Engineering Vacancies for the Creation of Antisite Defects in Chemical Vapor Deposition Grown Monolayer MoS2 and WS2 via Proton Irradiation

B Ozden and TY Zhang and MZ Liu and A Fest and DA Pearson and E Khan and S Uprety and JE Razon and J Cherry and K Fujisawa and H Liu and N Perea- López and K Wang and T Isaacs-Smith and M Park and M Terrones, ACS NANO, 17, 25101-25117 (2023).

DOI: 10.1021/acsnano.3c07752

It is critical to understand the laws of quantum mechanics in transformative technologies for computation and quantum information science applications to enable the ongoing second quantum revolution calls. Recently, spin qubits based on point defects have gained great attention, since these qubits can be initiated, selectively controlled, and read out with high precision at ambient temperature.

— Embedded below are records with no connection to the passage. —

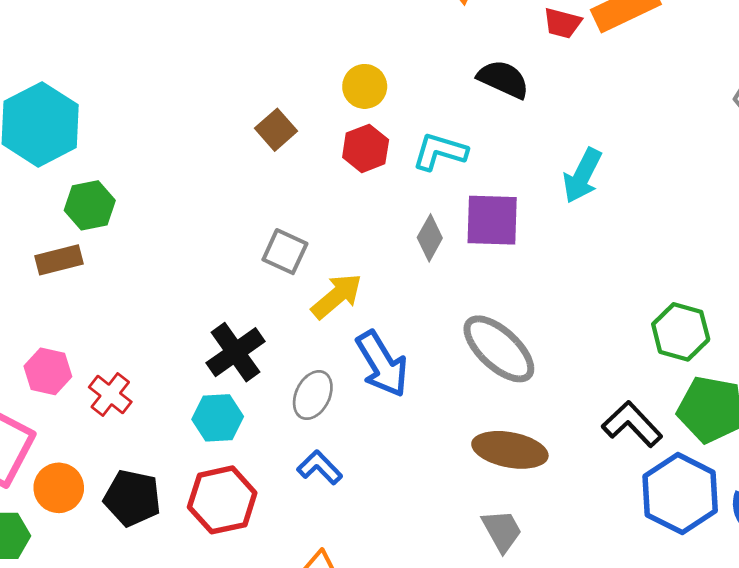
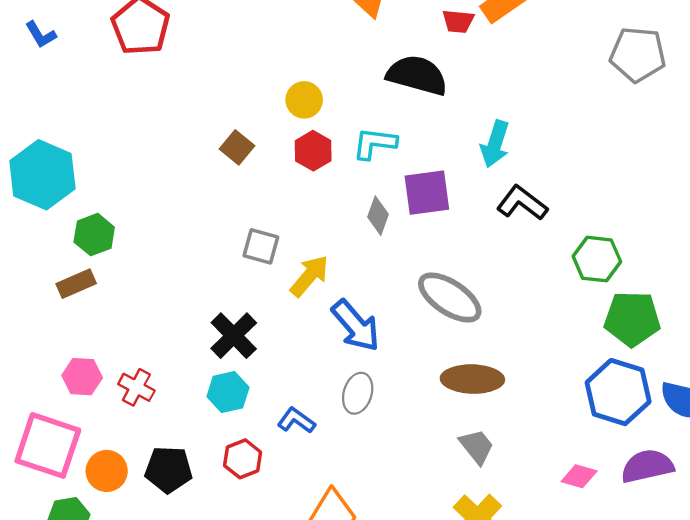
black semicircle: (503, 79) -> (417, 75), size x1.4
gray ellipse: (313, 395) -> (358, 393), moved
black L-shape: (632, 424) -> (522, 203), moved
blue L-shape: (320, 467) -> (296, 420), moved
red hexagon: (222, 500) -> (243, 459), size x0.7

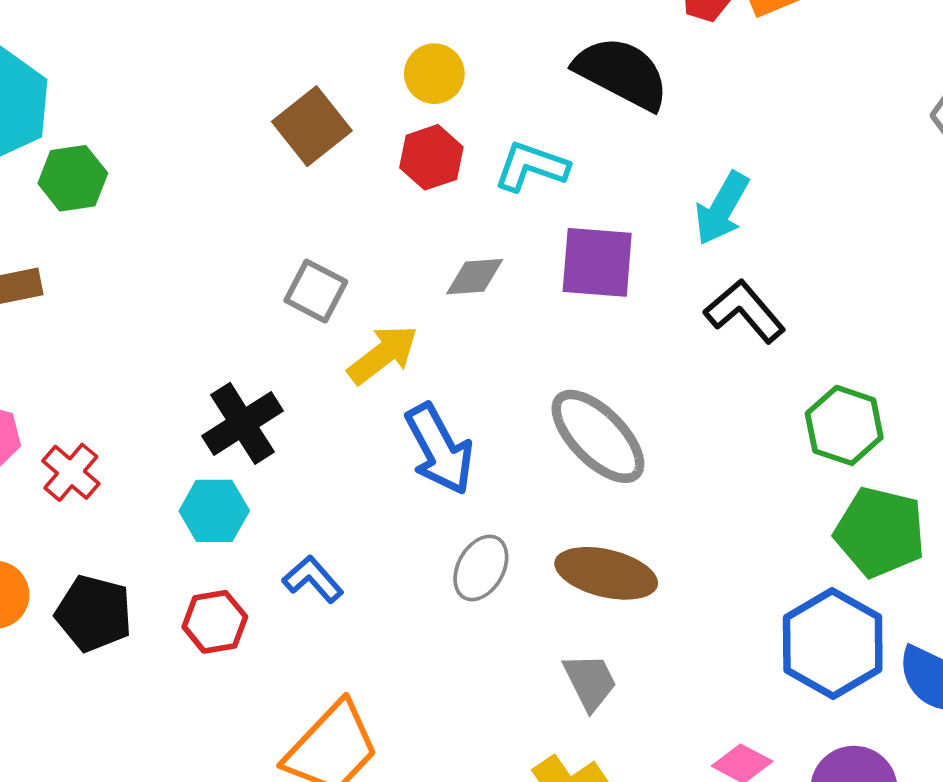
brown square: (237, 147) -> (312, 126), size x1.4
gray diamond: (378, 216) -> (475, 277), moved, turned 54
green hexagon: (94, 235) -> (73, 178), moved
gray ellipse: (358, 393) -> (481, 568), moved

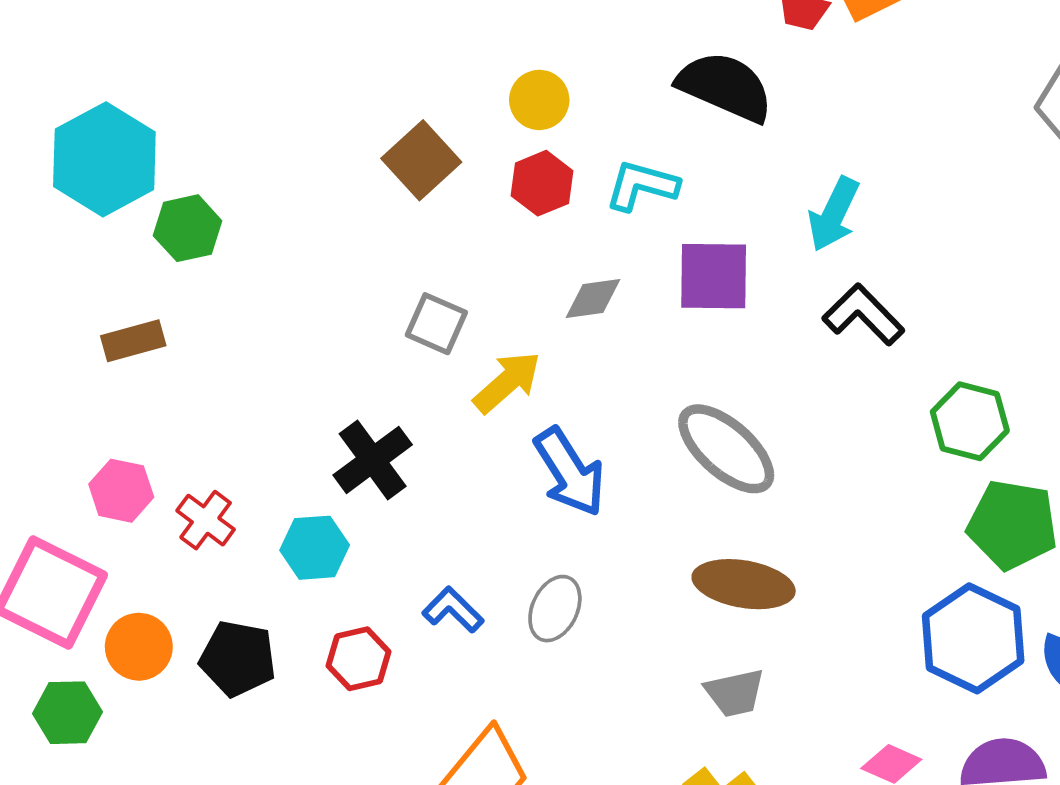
cyan hexagon: (214, 511) -> (315, 548), moved
gray ellipse: (481, 568) -> (555, 609), moved
gray trapezoid: (590, 682) -> (735, 693), turned 108

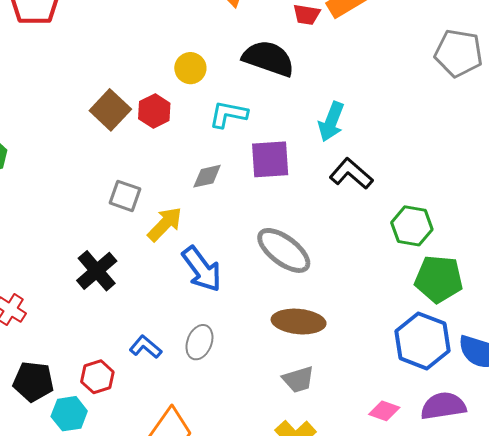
yellow circle: (539, 100) -> (190, 68), moved
red hexagon: (542, 183) -> (154, 111), moved
cyan hexagon: (315, 548) -> (69, 414), moved

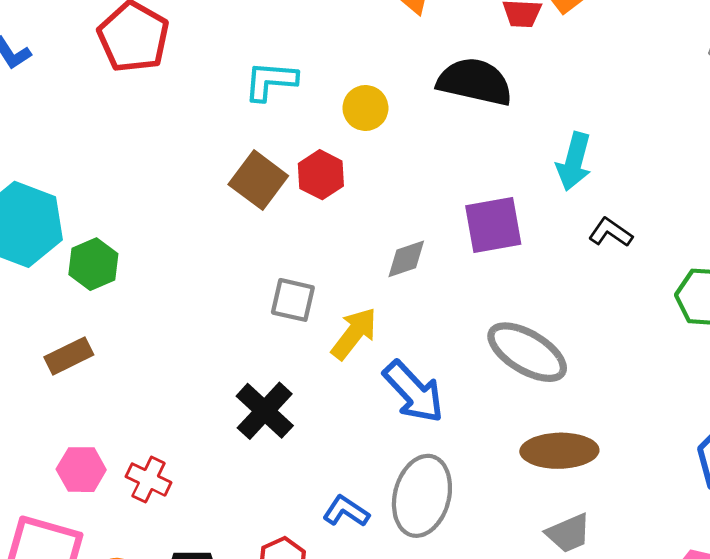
cyan L-shape: (228, 114) -> (271, 81), moved
black L-shape: (351, 174) -> (610, 232), size x0.7
gray ellipse: (199, 342) -> (422, 496), size x1.6

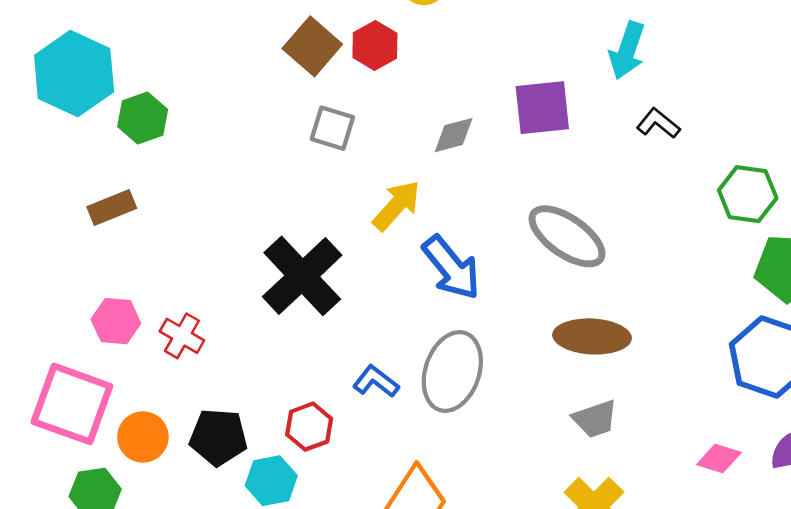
gray square: (293, 300) -> (332, 128), moved
black cross: (265, 411) -> (302, 276), size x1.4

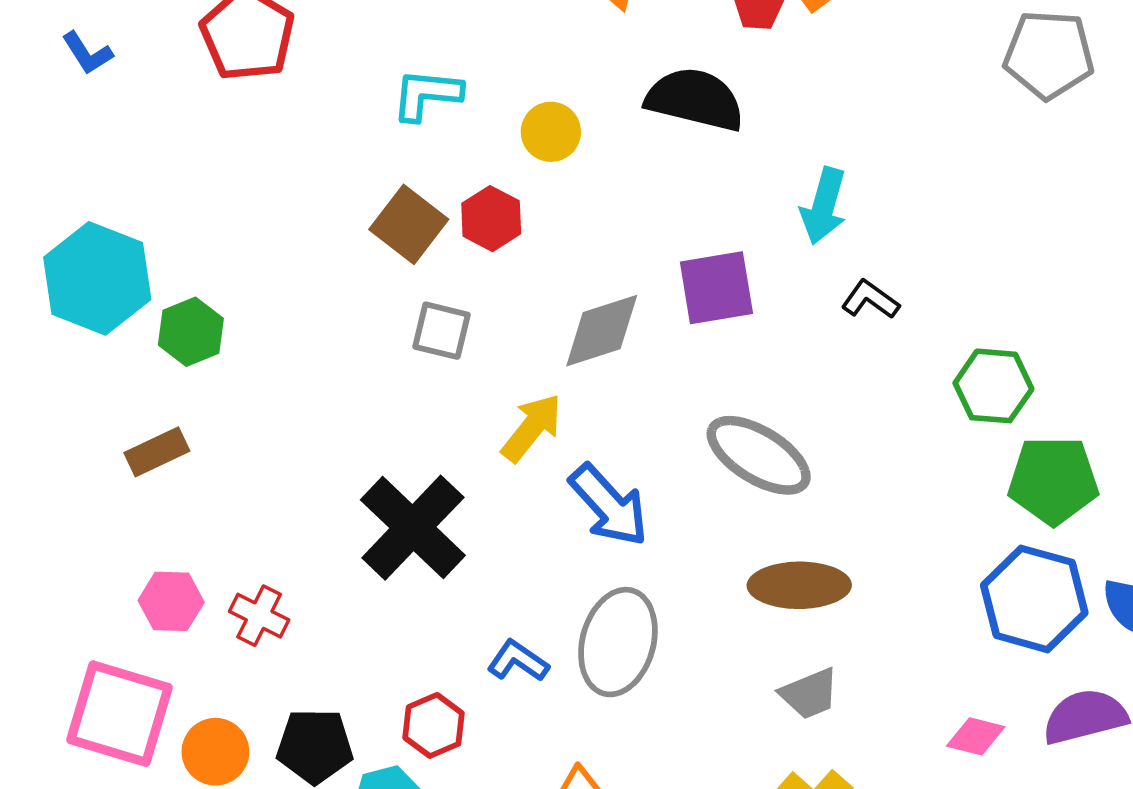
gray diamond: (454, 135) -> (602, 331), size x1.5

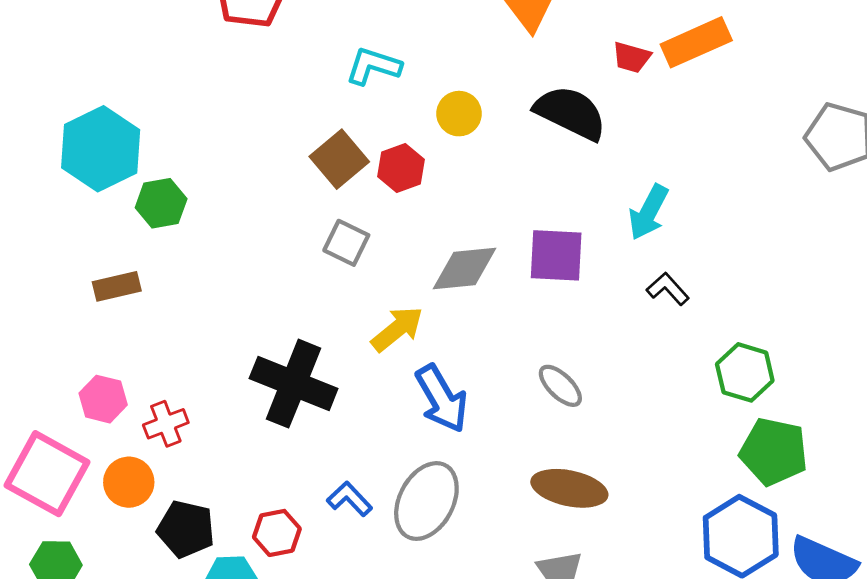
gray ellipse: (759, 455) -> (560, 386), size x0.6
black cross: (413, 528) -> (294, 384), turned -34
red cross: (259, 616) -> (166, 424), turned 30
orange circle: (215, 752) -> (129, 482), moved

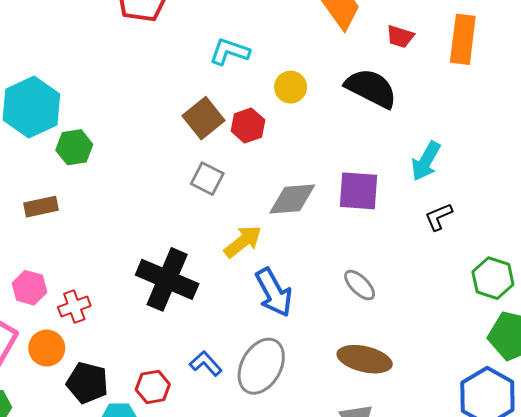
orange rectangle: (696, 42) -> (463, 39), turned -60
red trapezoid: (632, 57) -> (400, 37), moved
black L-shape: (668, 289) -> (439, 217), turned -72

The major challenge in these systems is controllably generating multiqubit systems while properly coupling the defects. To address this issue, we began by tackling the engineering challenges these systems present and understanding the fundamentals of defects. In this regard, we controllably generate defects in MoS2 and WS2 monolayers and tune their physicochemical properties via proton irradiation. We quantitatively discovered that the proton energy could modulate the defects' density and nature; higher defect densities were seen with lower proton irradiation energies. Three distinct defect types were observed: vacancies, antisites, and adatoms. In particular, the creation and manipulation of antisite defects provides an alternative way to create and pattern spin qubits based on point defects. Our results demonstrate that altering the particle irradiation energy can regulate the formation of defects, which can be utilized to modify the properties of 2D materials and create reliable electronic devices.